Well, I was a pretty good storyteller and began working not only with Ron’s firm, but other lawyers whose ethics I respected.  I began to teach how to structure cases in ways that not only told a story, but told it in a manner that allowed for normal trial disruptions and recesses.  Hell, I even had lawyers read books on how to write screenplays.

Frankly, it was a gas to fuse my previous careers and use them to further that which I believed in.  But even as I enjoyed the work, the good we were sometimes able to do, the relationships with both lawyers and clients, the unusual experiences (I spent six weeks investigating the Oklahoma City bombing one summer), I still missed the arts.  Which was why I began to learn to play the saxophone.  And now, at this juncture of my life, it’s close to time to move on again.

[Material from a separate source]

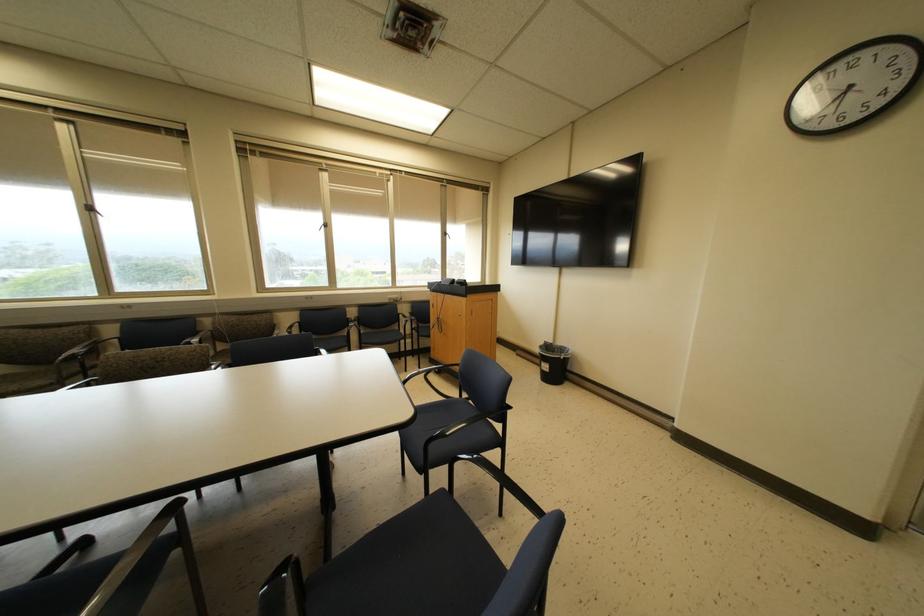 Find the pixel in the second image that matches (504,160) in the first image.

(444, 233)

And this time the change is coming without the couch and the depression that came with it.

In today’s world I have the opportunity to control my books from the ground up and I intend to try.  I won’t completely leave my law work behind—I’ll always love running focus groups and helping prep people who are fighting the good fight–but my focus is turning toward writing.

But this time I’ll take my professional past along with me.  You can bet your ass that the coined concept, “litigation consultation” appears as a new expression, and that my work with Ron will somehow be woven into my new novels.